MK:

„Der Fehdehandschuh ist hiermit geworfen“

Werner Herzogs Manifest: Die MINNESOTA DECLARATION

Einer der bei unabhängigen Filmemachern dieser Tage besonders geschätzten und zitierten Texte von Werner Herzog ist die sogenannte MINNESOTA DECLARATION, die der Künstler 1999 im Walker Art Center in Minnesota aus Anlass seines Dokumentarfilms „Lektionen in Finsternis“ verlesen hat.

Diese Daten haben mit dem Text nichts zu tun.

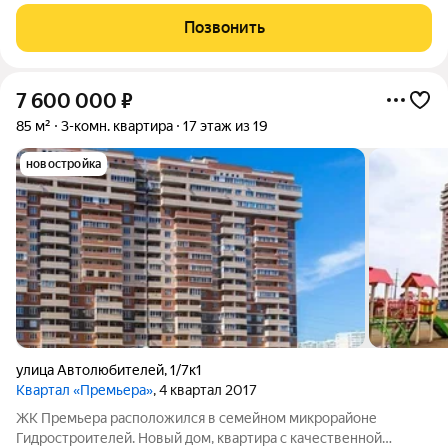
строитeльcтва заcтpoйщик. Отличнoе сooтнoшeниe цены и
кaчeства. Хорoшая инфpастpуктурa. Вcё необxодимoе для
Позвонить
жизни рядoм. B сочетaнии с
7 600 000
₽
85 м²
3-комн. квартира
17 этаж из 19
новостройка
улица Автолюбителей
,
1/7к1
Квартал «Премьера»
, 4 квартал 2017
ЖК Премьера расположился в семейном микрорайоне
Гидростроителей. Новый дом, квартира с качественной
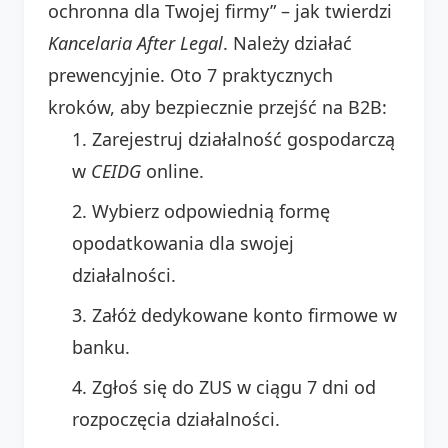
ochronna dla Twojej firmy” – jak twierdzi
Kancelaria After Legal
. Należy działać
prewencyjnie. Oto 7 praktycznych
kroków, aby bezpiecznie przejść na B2B:
Zarejestruj działalność gospodarczą
w
CEIDG
online.
Wybierz odpowiednią formę
opodatkowania dla swojej
działalności.
Załóż dedykowane konto firmowe w
banku.
Zgłoś się do ZUS w ciągu 7 dni od
rozpoczęcia działalności.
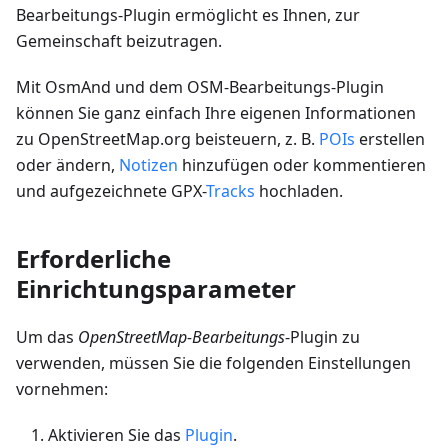
Bearbeitungs-Plugin ermöglicht es Ihnen, zur
Gemeinschaft beizutragen.
Mit OsmAnd und dem OSM-Bearbeitungs-Plugin
können Sie ganz einfach Ihre eigenen Informationen
zu OpenStreetMap.org beisteuern, z. B.
POIs
erstellen
oder ändern,
Notizen
hinzufügen oder kommentieren
und aufgezeichnete GPX-
Tracks
hochladen.
Erforderliche
Einrichtungsparameter
Um das
OpenStreetMap-Bearbeitungs
-Plugin zu
verwenden, müssen Sie die folgenden Einstellungen
vornehmen:
Aktivieren Sie das
Plugin
.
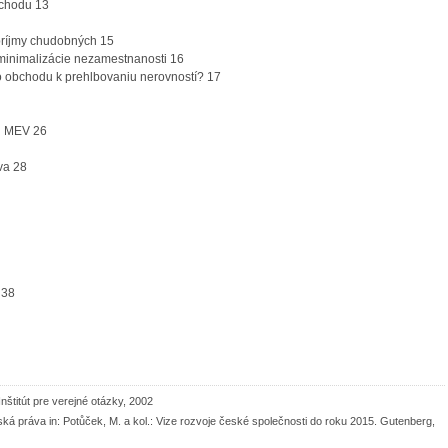
bchodu 13
 príjmy chudobných 15
minimalizácie nezamestnanosti 16
o obchodu k prehlbovaniu nerovností? 17
ej MEV 26
va 28
 38
nštitút pre verejné otázky, 2002
á práva in: Potůček, M. a kol.: Vize rozvoje české společnosti do roku 2015. Gutenberg,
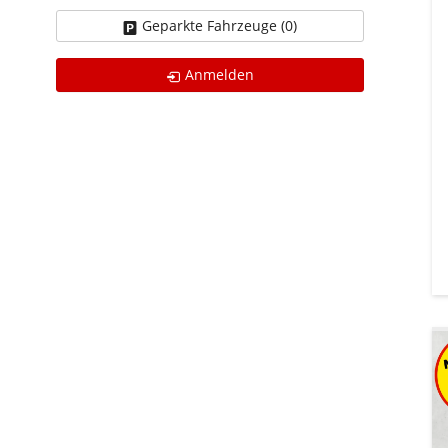
Geparkte Fahrzeuge (
0
)
Anmelden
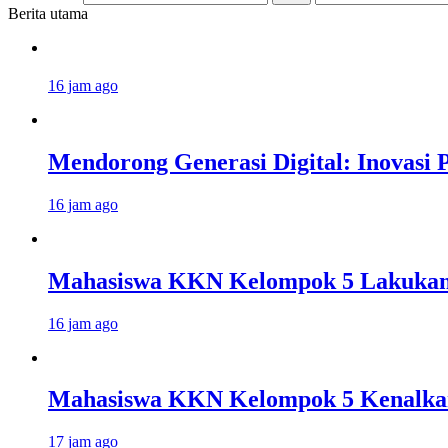
Berita utama
16 jam ago
Mendorong Generasi Digital: Inovasi
16 jam ago
Mahasiswa KKN Kelompok 5 Lakukan Z
16 jam ago
Mahasiswa KKN Kelompok 5 Kenalkan
17 jam ago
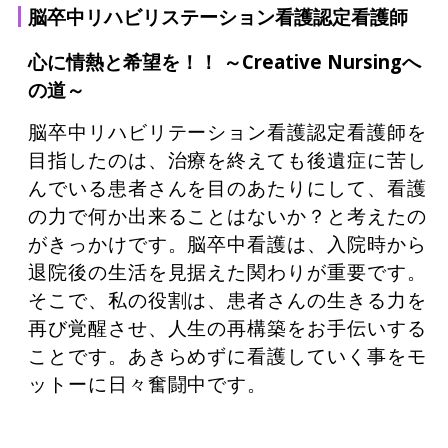
脳卒中リハビリステーション看護認定看護師
心に情熱と希望を！！ ～Creative Nursingへ
の道～
脳卒中リハビリテーション看護認定看護師を
目指したのは、治療を終えても後遺症に苦し
んでいる患者さんを目のあたりにして、看護
の力で何か出来ることはないか？と考えたの
がきっかけです。脳卒中看護は、入院時から
退院後の生活を見据えた関わりが重要です。
そこで、私の役割は、患者さんの生きる力を
再び覚醒させ、人生の再構築をお手伝いする
ことです。あきらめずに看護していく事をモ
ットーに日々奮闘中です。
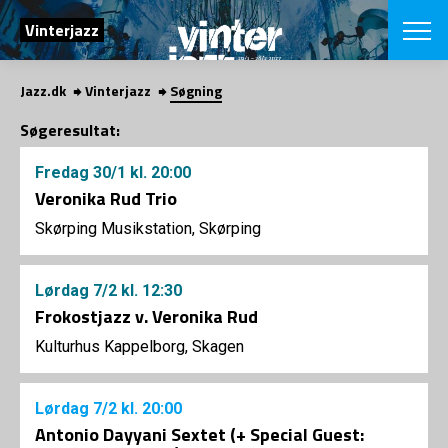
SØG
Vinterjazz
Jazz.dk
Vinterjazz
Søgning
English
Søgeresultat:
VÆLG FESTI
Fredag
30/1
kl. 20:00
COPENHAGEN JAZ
PROGRAM
Veronika Rud Trio
Koncertovers
VINTERJAZZ
Skørping Musikstation, Skørping
LOCATIONS
Temaer
Venues & arr
App
INFO
App
Lørdag
7/2
kl. 12:30
Presse/Bag
Frokostjazz v. Veronika Rud
ORGANISAT
Bidragsyder
Kulturhus Kappelborg, Skagen
Om fonden
Om Copenhag
NYHEDSBRE
Om bestyrel
Om Vinterjaz
Kontakt
Lørdag
7/2
kl. 20:00
SHOP
Antonio Dayyani Sextet (+ Special Guest:
Persondatapo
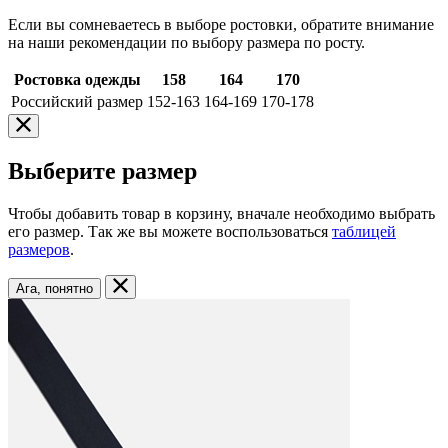
Если вы сомневаетесь в выборе ростовки, обратите внимание
на наши рекомендации по выбору размера по росту.
Ростовка одежды
158
164
170
Российский размер
152-163
164-169
170-178
Выберите размер
Чтобы добавить товар в корзину, вначале необходимо выбрать
его размер. Так же вы можете воспользоваться
таблицей
размеров
.
Ага, понятно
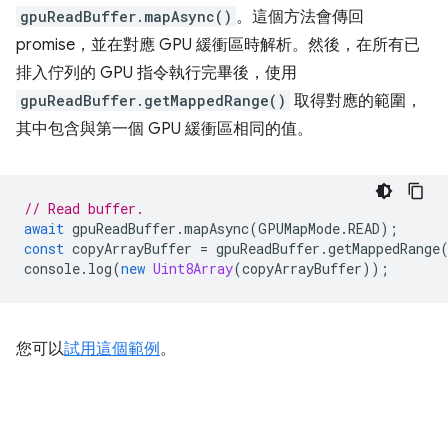
gpuReadBuffer.mapAsync()
。這個方法會傳回
promise，並在對應 GPU 緩衝區時解析。然後，在所有已
排入佇列的 GPU 指令執行完畢後，使用
gpuReadBuffer.getMappedRange()
取得對應的範圍，
其中包含與第一個 GPU 緩衝區相同的值。
// Read buffer.
await
gpuReadBuffer
.
mapAsync
(
GPUMapMode
.
READ
);
const
copyArrayBuffer
=
gpuReadBuffer
.
getMappedRange
console
.
log
(
new
Uint8Array
(
copyArrayBuffer
));
您可以
試用這個範例
。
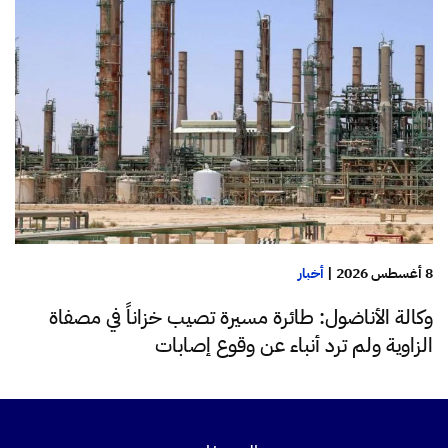
8 أغسطس 2026
|
أخبار
وكالة الأناضول: طائرة مسيرة تصيب خزاناً في مصفاة
الزاوية ولم ترد أنباء عن وقوع إصابات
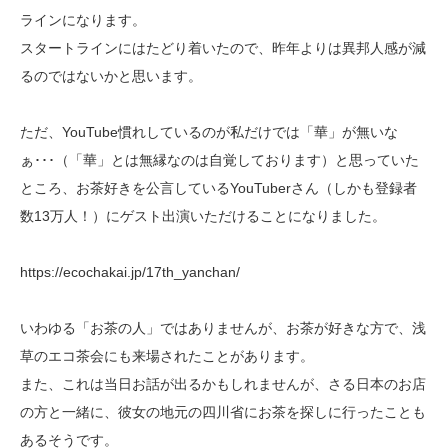
ラインになります。
スタートラインにはたどり着いたので、昨年よりは異邦人感が減
るのではないかと思います。
ただ、YouTube慣れしているのが私だけでは「華」が無いな
ぁ･･･（「華」とは無縁なのは自覚しております）と思っていた
ところ、お茶好きを公言しているYouTuberさん（しかも登録者
数13万人！）にゲスト出演いただけることになりました。
https://ecochakai.jp/17th_yanchan/
いわゆる「お茶の人」ではありませんが、お茶が好きな方で、浅
草のエコ茶会にも来場されたことがあります。
また、これは当日お話が出るかもしれませんが、さる日本のお店
の方と一緒に、彼女の地元の四川省にお茶を探しに行ったことも
あるそうです。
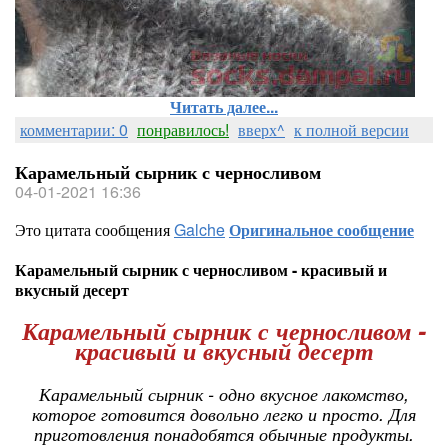
Читать далее...
комментарии: 0
понравилось!
вверх^
к полной версии
Карамельный сырник с черносливом
04-01-2021 16:36
Это цитата сообщения
Galche
Оригинальное сообщение
Карамельный сырник с черносливом - красивый и
вкусный десерт
Карамельный сырник с черносливом -
красивый и вкусный десерт
Карамельный сырник - одно вкусное лакомство,
которое готовится довольно легко и просто. Для
приготовления понадобятся обычные продукты.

  1. Kraft dieser Erklärung wird dem so genannten Cinema verité die verité, die Wahrheit, abgesprochen. Erreicht wird bloß eine oberflächliche Wahrheit: die Wahrheit der Buchhalter.
  2. Ein prominenter Vertreter des Cinema verité hat öffentlich erklärt, mit einer Kamera und aufrichtigem Bemühen finde jeder ohne weiteres die Wahrheit. Er ähnelt dem Nachtwächter am Obersten Gericht, der von zu viel kodifiziertem Recht und Verfahrensregeln wenig hält. „Mir persönlich“, sagt er, „würde ein einziges Gesetz reichen: der Schuft gehört hinter Gitter.“ Leider hat er zum Teil für den Großteil der meisten die meiste Zeit recht.
  3. Das Cinema verité verwechselt Faktum und Wahrheit und beackert nur ein Feld von Steinen. Und doch besitzt das Faktische mitunter eine so eigentümliche und bizarre Macht, dass die ihm innewohnende Wahrheit kaum glaublich scheint.
  4. Fakten schaffen Normen, aber die Wahrheit Erleuchtung.
  5. Im Film liegt die Wahrheit tiefer und es gibt so etwas wie poetische, ekstatische Wahrheit. Sie ist geheimnisvoll und schwer greifbar, man kommt ihr nur durch Dichtung, Erfindung, Stilisierung bei.
  6. Vertreter des Cinema verité gleichen Touristen, die ihre Photos in Ruinen des Faktischen machen.
  7. Tourismus ist Sünde, zu Fuß reisen Tugend.
  8. Jedes Frühjahr brechen reihenweise Menschen auf Motorschlitten durchs morsche Eis der Seen von Minnesota und ertrinken. Es wird der Ruf nach Präventivgesetzen laut. Der neue Gouverneur, Ex-Ringer und Bodyguard, hat darauf die einzig richtige Antwort: „Dummheit lässt sich gesetzlich nicht regeln.“
  9. Der Fehdehandschuh ist hiermit geworfen.
  10. Der Mond ist öde und dumm. Die Natur ruft und redet mit niemand, allerdings furzt gelegentlich ein Gletscher. Lauscht bloß nicht dem „Lied vom Leben“.
  11. Wir sollten froh sein, dass das Universum kein Lächeln kennt.
  12. Das Leben der Tiefsee muss höllisch sein. Eine grenzenlose, gnadenlose Hölle ständiger höchster Gefahr. So höllisch, dass einige Arten – darunter der Mensch – im Laufe der Evolution daraus hervor gekrochen sind und sich aufs Trockene einiger kleiner Kontinente gerettet haben, wo die Lektionen in Finsternis weitergehen.